The Counts of Toulouse were kings in all but name. The distinction made in modern times between high nobles and royals was far less marked in the Middle Ages. At that time counts could easily become kings. The Counts of Barcelona became Kings of Aragon, the Counts of Anjou became Kings of England, the Counts of Portugal became Kings of Portugal, and a Count of Tripoli (a member of the St-Gilles family) was offered the kingdom of Jerusalem.
The Counts of Toulouse have been called the peers of kings.

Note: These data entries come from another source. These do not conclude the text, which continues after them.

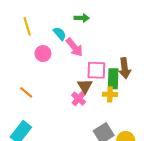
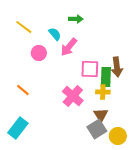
yellow line: (27, 26) -> (24, 27), turned -36
pink arrow: (74, 47) -> (69, 47), turned 78
brown triangle: (85, 86) -> (101, 115), moved
pink cross: (79, 99) -> (73, 96), size x1.5

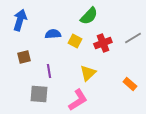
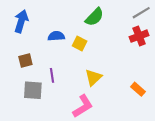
gray line: (133, 38) -> (141, 13), moved
red cross: (103, 43) -> (139, 36), moved
gray square: (39, 94) -> (33, 90), moved

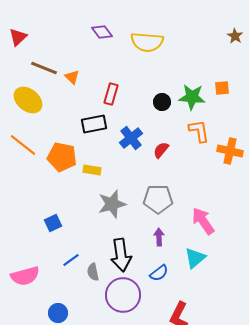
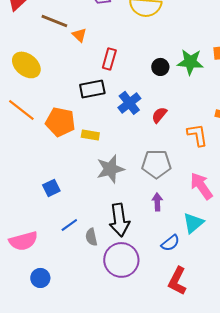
brown line: (44, 68) -> (54, 21), moved
orange triangle: (72, 77) -> (79, 35), moved
orange L-shape: (199, 131) -> (197, 135), moved
blue semicircle: (159, 273) -> (170, 243), moved
blue circle: (58, 313) -> (40, 278), moved

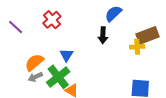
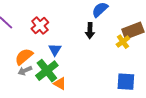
red cross: (52, 20) -> (40, 26), moved
yellow cross: (137, 47) -> (123, 42), turned -32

They were referred to as "sovereigns" and "princes", and addressed as "Highness". Their countesses, often daughters of Kings, were routinely addressed as "Queen". The Counts maintained chancellories and exchequers, coined money, raised taxes, dispensed justice, negotiated treaties and protected their borders.
They kept court, at St-Gilles, at Toulouse, in Provence, and indeed wherever they happened to be. Their courts were typical of royal courts in this and many other respects. They were peopled by relatives, senior nobles, senechals, constables, ambassadors, judge-chancellors, officers like Bailes and Viguiers, knights, burgesses and entertainers.

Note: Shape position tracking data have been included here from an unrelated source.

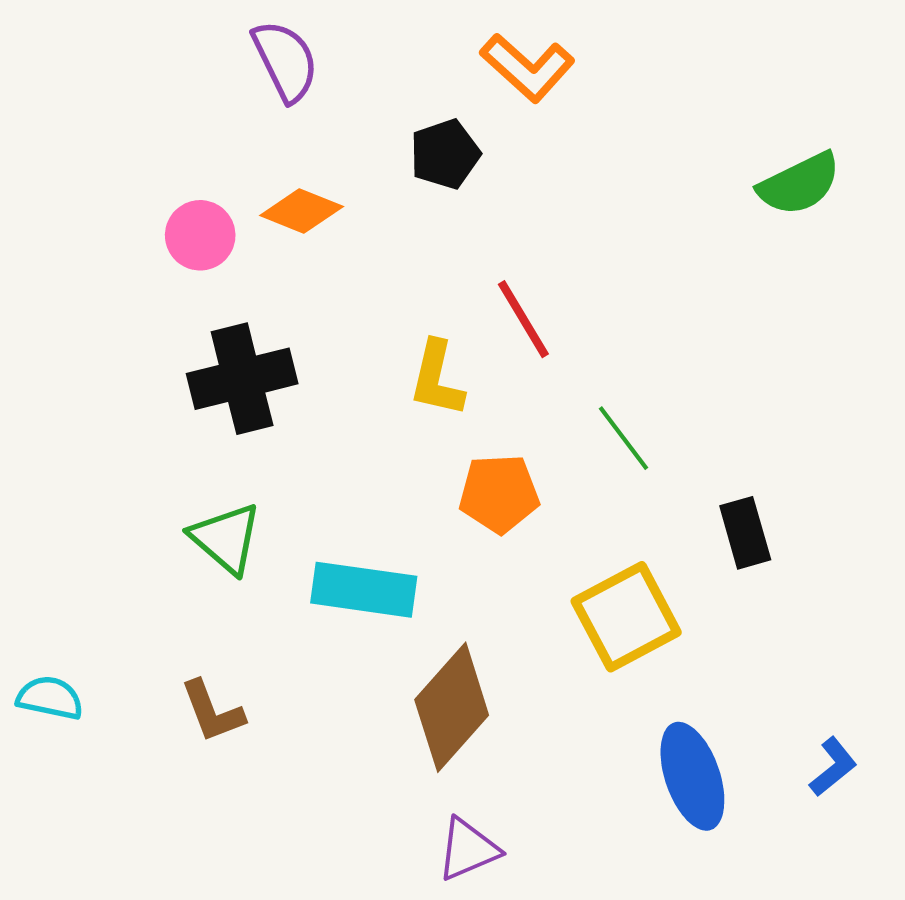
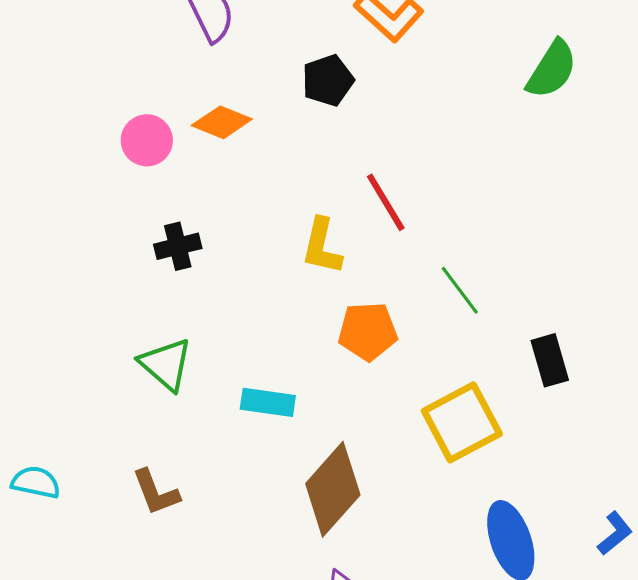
green semicircle: (799, 184) -> (552, 69), moved, turned -32
black cross: (242, 379) -> (178, 246), size x0.6
cyan rectangle: (364, 590) -> (268, 402), size x0.7

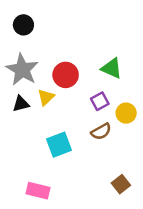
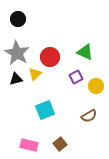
brown semicircle: (101, 131) -> (89, 116), moved
brown square: (121, 184) -> (60, 144), moved

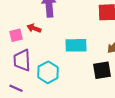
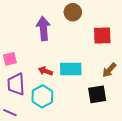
red arrow: (34, 28) -> (45, 71), moved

Their courts differed in two ways from other European courts. First, the Roman Church was vastly under-represented. Cardinals and bishops dominated most courts, but at the Counts' court the only churchmen were relatives and one or two personal friends. (By contrast Ramon VI always kept a Cathar Parfait with him).
Second, the troubadours played a prominent part at court. Their literacy filled a gap filled elsewhere by the clergy; their philosophy filled a gap filled elsewhere by theologians and traditional minstrels; their poetry, song and satire provided cultured entertainment to supplement more basic staple of traditional courts. (The troubadours gradually spread from Aragon and the Aquitain through Europe, though traditional philistine, courts throughout Europe continued to be entertained by fools, jugglers, buffoons and professional farters.)